Grossesse, pressions, licenciements et départs : il faut en savoir plus
La maternité ne rime pas bien avec le maintien de l’emploi. Dès la première grossesse, des milliers de femmes bien insérées sur le marché du travail subissent une discrimination qui ne veut pas dire son nom. Trop souvent, elles perdent leur emploi, par licenciement ou suite à des pressions. Trop rarement, elles déposent plainte pour licenciement abusif et discriminatoire. Un jugement récent éclaire sur la réalité vécue par une vendeuse à Genève.
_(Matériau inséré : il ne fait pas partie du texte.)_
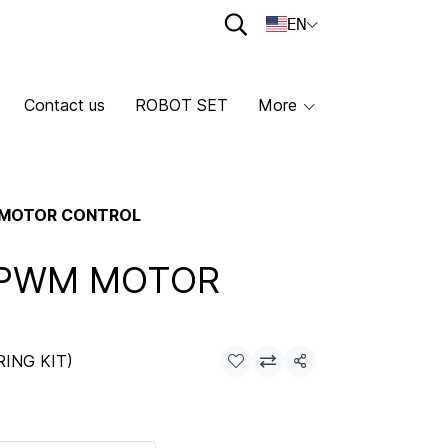
EN
Contact us
ROBOT SET
More
 MOTOR CONTROL
 PWM MOTOR
RING KIT)
Share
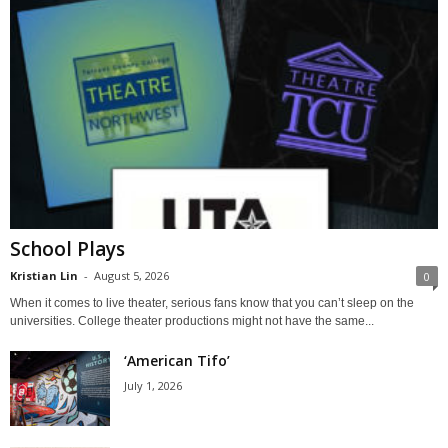
School Plays
Kristian Lin
-
August 5, 2026
0
When it comes to live theater, serious fans know that you can’t sleep on the
universities. College theater productions might not have the same...
‘American Tifo’
July 1, 2026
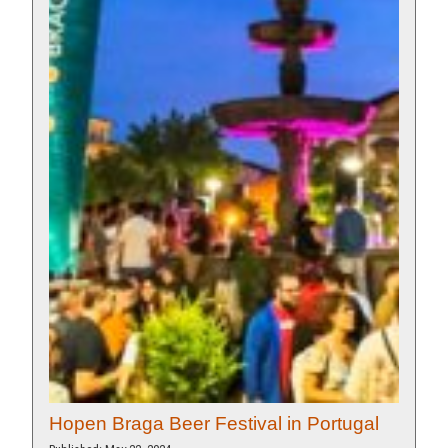
Hopen Braga Beer Festival in Portugal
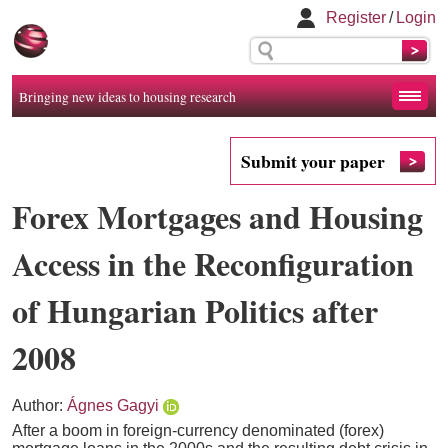
Register
/
Login
Bringing new ideas to housing research
Submit your paper
Forex Mortgages and Housing
Access in the Reconfiguration
of Hungarian Politics after
2008
Author:
Ágnes Gagyi
After a boom in foreign-currency denominated (forex)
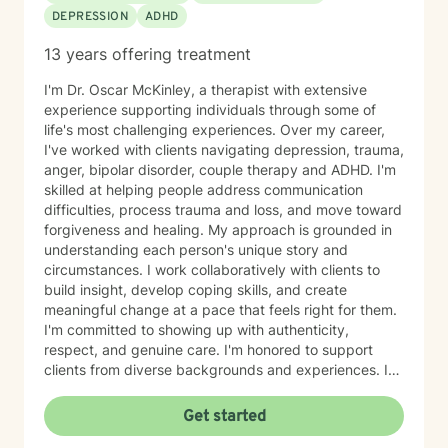
DEPRESSION
ADHD
13 years offering treatment
I'm Dr. Oscar McKinley, a therapist with extensive
experience supporting individuals through some of
life's most challenging experiences. Over my career,
I've worked with clients navigating depression, trauma,
anger, bipolar disorder, couple therapy and ADHD. I'm
skilled at helping people address communication
difficulties, process trauma and loss, and move toward
forgiveness and healing. My approach is grounded in
understanding each person's unique story and
circumstances. I work collaboratively with clients to
build insight, develop coping skills, and create
meaningful change at a pace that feels right for them.
I'm committed to showing up with authenticity,
respect, and genuine care. I'm honored to support
clients from diverse backgrounds and experiences. If
you're considering therapy, I want you to know that
taking that step takes courage, and I'm here to walk
Get started
alongside you with compassion and commitment to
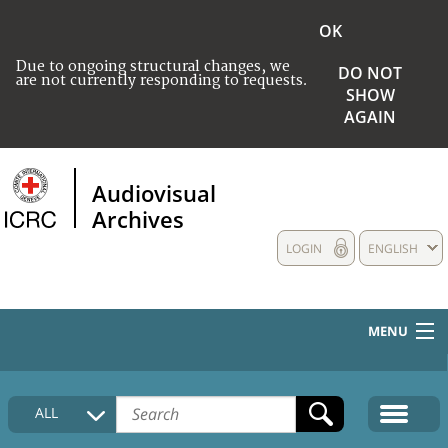
OK
Due to ongoing structural changes, we
DO NOT
are not currently responding to requests.
SHOW
AGAIN
Audiovisual
Archives
LOGIN
ENGLISH
MENU
HOME
ALL
COLLECTIONS DESCRIPTION
MEDIA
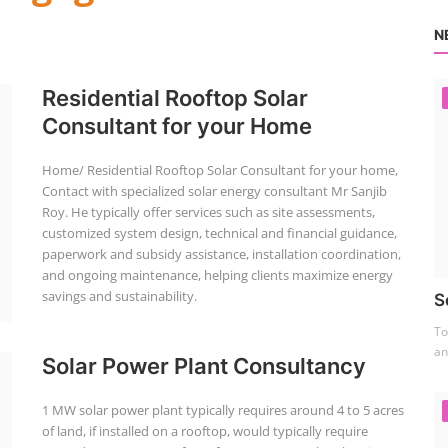
N
Residential Rooftop Solar
Consultant for your Home
Home/ Residential Rooftop Solar Consultant for your home,
Contact with specialized solar energy consultant Mr Sanjib
Roy. He typically offer services such as site assessments,
customized system design, technical and financial guidance,
paperwork and subsidy assistance, installation coordination,
and ongoing maintenance, helping clients maximize energy
savings and sustainability.
S
To
an
Solar Power Plant Consultancy
1 MW solar power plant typically requires around 4 to 5 acres
of land, if installed on a rooftop, would typically require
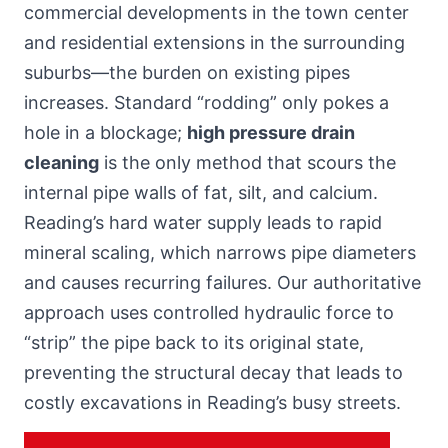
commercial developments in the town center
and residential extensions
in the surrounding
suburbs
—the burden on existing pipes
increases. Standard “rodding” only pokes a
hole in a blockage;
high pressure drain
cleaning
is the only method that scours the
internal pipe walls of fat, silt, and calcium.
Reading’s hard water supply leads to rapid
mineral scaling, which narrows pipe diameters
and causes recurring failures. Our authoritative
approach uses controlled hydraulic force to
“strip” the pipe back to its original state,
preventing the structural decay that leads to
costly excavations in Reading’s busy streets.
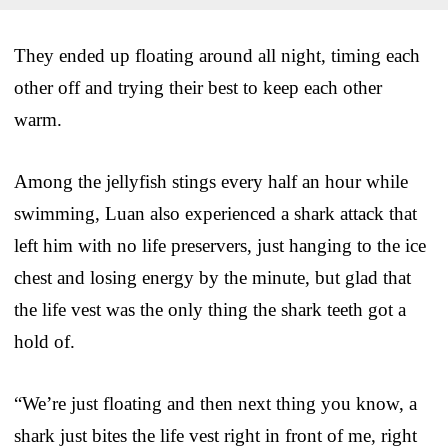
They ended up floating around all night, timing each
other off and trying their best to keep each other
warm.
Among the jellyfish stings every half an hour while
swimming, Luan also experienced a shark attack that
left him with no life preservers, just hanging to the ice
chest and losing energy by the minute, but glad that
the life vest was the only thing the shark teeth got a
hold of.
“We’re just floating and then next thing you know, a
shark just bites the life vest right in front of me, right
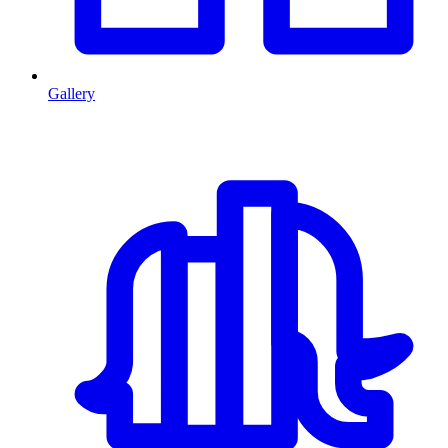
Gallery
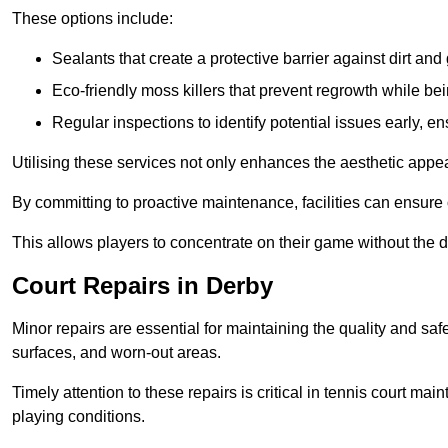
These options include:
Sealants that create a protective barrier against dirt and
Eco-friendly moss killers that prevent regrowth while bei
Regular inspections to identify potential issues early, e
Utilising these services not only enhances the aesthetic appeal 
By committing to proactive maintenance, facilities can ensure 
This allows players to concentrate on their game without the 
Court Repairs in Derby
Minor repairs are essential for maintaining the quality and sa
surfaces, and worn-out areas.
Timely attention to these repairs is critical in tennis court ma
playing conditions.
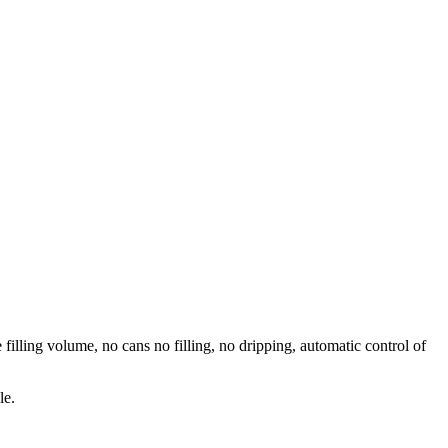
 filling volume, no cans no filling, no dripping, automatic control of
le.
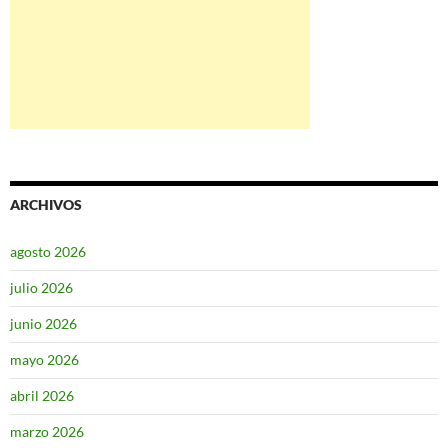
ARCHIVOS
agosto 2026
julio 2026
junio 2026
mayo 2026
abril 2026
marzo 2026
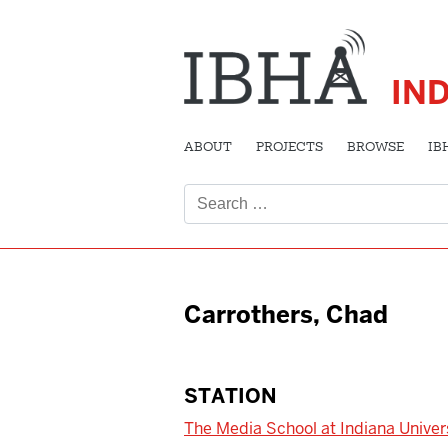
IN
ABOUT
PROJECTS
BROWSE
IB
Search
for:
Carrothers, Chad
STATION
The Media School at Indiana Univer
Au Parlement, la nouvelle conseillère nationale vaudoise Léonore Porchet demande au Conseil fédéral d’en savoir plus.
Dans le canton de Genève, 60 % des causes traitées par le Tribunal des Prud’hommes en rapport avec la Loi sur l’égalité étaient liées à une grossesse ou une maternité en 2018. C’est ce qu’indique la dernière Newsletter de leg.ch , le site de la Conférence romande de l’égalité. On peut y lire un cas de jurisprudence récent qui mérite qu’on s’y attarde.
En avril 2018, Travail.Suisse dénonçait qu’une femme sur dix en Suisse souffre de discrimination en raison d’une maternité . A la base de cette affirmation, l’étude du Bureau BASS portant sur le congé prénatal qui livre des informations pertinentes sur les raisons du non-retour des femmes après un congé maternité. L’étude, à l’origine mandatée par le Conseil fédéral pour étudier la nécessité d’introduire un congé prénatal, est représentative : elle est menée auprès de plus de 3500 entreprises et de 2800 femmes devenues mères et révèle des faits préoccupants.
Pour près d’une femme sur cinq, l’annonce de la grossesse signifie, pour l’employeur, qu’il envisage de se séparer de son employée. En effet, à l’annonce de leur grossesse, 11% des réponses (cumulatives) données par les femmes indiquent que l’employeur a proposé de mettre fin aux rapports de travail « d’un commun accord ». Pour 7% des cas, l’employeur a annoncé vouloir mettre fin au contrat de travail après le congé maternité. Mentionnons encore les réactions d’irritation et de colère (11% des réponses) ou du conseil reçu de l’employeur de changer d’emploi (6% des réponses). Voilà de quoi empoisonner sûrement une ambiance de travail.
Un postulat pour en savoir plus
Après le congé maternité, 11% des femmes qui n’ont pas repris leur emploi disent avoir effectivement reçu un congé de leur employeur. Interrogés eux aussi, les employeurs sont 9% à indiquer avoir congédié leurs employées. Les autres raisons d’une non-reprise du travail par une femme après une maternité sont les suivantes : ne plus vouloir travailler, le refus par l’employeur d’accorder un travail à temps partiel ou avoir donné soi-même son congé. Qu’est-ce que cela veut dire ?
Car compter le nombre de licenciements ne suffit pas. Dans quelle mesure ces femmes ont été contraintes de ne pas reprendre leur travail ? Combien sont-elles à avoir choisi librement de ne plus travailler ? Que cache le très répandu « départ d’un commun accord » ? C’est à ces questions que la nouvelle conseillère nationale vaudoise Léonore Porchet souhaite obtenir des réponses. Sa toute première intervention sous la coupole fédérale a été signée par des élues et des élus de tous les partis gouvernementaux. Il demande au Conseil fédéral d’approfondir les résultats de l’étude du Bureau BASS sous l’angle qualitatif. Il est nécessaire de savoir si les femmes ont subi des pressions directes ou indirectes qui pourraient expliquer la non-reprise de leur emploi après le congé maternité. Alors que notre pays connaît une pénurie de main d’œuvre qualifiée.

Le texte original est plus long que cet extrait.